Winner of the Bancroft Prize 2014
A work that "deeply reconceptualizes the New Deal and raises countless provocative questions" (David Kennedy), Fear Itself changes the ground rules for our understanding of this pivotal era in American history. Ira Katznelson examines the New Deal through the lens of a pervasive, almost existential fear that gripped a world defined by the collapse of capitalism and the rise of competing dictatorships, as well as a fear created by the ruinous racial divisions in American society. Katznelson argues that American democracy was both saved and distorted by a Faustian collaboration that guarded racial segregation as it built a new national state to manage capitalism and assert global power. Fear Itself charts the creation of the modern American state and "how a belief in the common good gave way to a central government dominated by interest-group politics and obsessed with national security" (Louis Menand, The New Yorker).
Ira Katznelson is Ruggles Professor of Political Science and History, and Deputy Director, Columbia World Projects. His 2013 Fear Itself: The New Deal and the Origins of Our Time was awarded the Bancroft Prize in History and the Woodrow Wilson Foundation Award in Political Science.

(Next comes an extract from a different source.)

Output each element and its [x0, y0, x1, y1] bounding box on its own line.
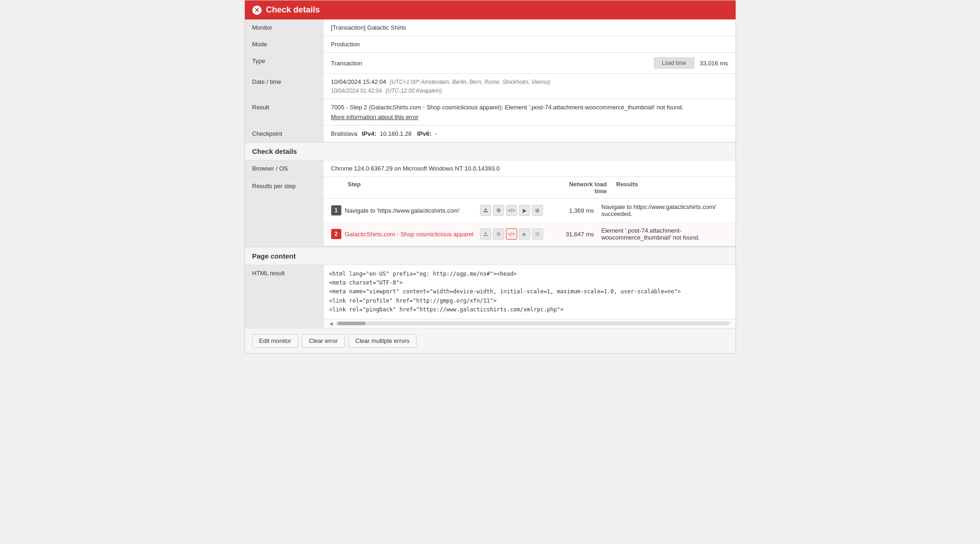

Other books include Southern Nation: Congress and White Supremacy After Reconstruction (2018, co-authored with David Bateman and John Lapinski), and Liberal Beginnings: A Republic for the Moderns (2008, co-authored with Andreas Kalyvas). His most recent book is Time Counts: Quantitative Methods for Historical Social Science (2022, co-authored with Gregory Wawro).
Professor Katznelson, a fellow of the British Academy, the American Academy of Arts and Sciences, and the American Philosophical Society, is a former president both of the American Political Science Association and the Social Science Research Council. He earned his B.A. at Columbia College and his Ph.D. in History at the University of Cambridge, where in 2017-18, he was Pitt Professor of American History and Institutions. He also has taught at the University of Chicago and the New School for Social Research. From September 2019 through August 2021 he served as Columbia's Interim Provost.